Fabian Marti pays tribute to Hélio Oiticica with a series of prints that make direct reference to the artist’s well-known ‘Cosmococas’; the artist duo Gisela Motta and Leandro Lima present ‘Armas.org’ which are life-size paper enlargements of pistols, rifles and snipers found in video-games and will also make small bullet holes on different walls of the gallery, a work called ‘Bala Perdida’; Regina Parra shows a series of small paintings entitled ‘Controle’, that were based on images taken from surveillance cameras right before tragic incidents; Guga Ferraz presents painting-collages that literally ‘map-out’ crimes in the city of Rio de Janeiro; Marcelo Cidade proposes a bench like sculpture which is chained to the wall and where the spectator can comfortably read a book called ‘A Arte de Furtar’ (‘The Art of Stealing’) by José Ubaldo Ribeiro while José Carlos Martinat has torn out a graffiti from the urban space of the city featuring the words ‘Proibido’ (Forbidden). These are the many stories that visitors to the show will be offered as puzzles to be unraveled.

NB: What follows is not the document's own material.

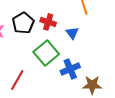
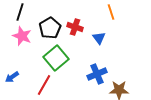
green square: (46, 53) -> (56, 58), moved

‘Suspicious Minds’ aims to bring together a few selected artists from Europe and the US together with Brazilian artists from the gallery and elsewhere. It is mainly set up as a collaboration and cooperation between Galeria Vermelho and curator Cristina Ricupero. Another version of this exhibition project will be presented at the Witte de With in Rotterdam in January 2014.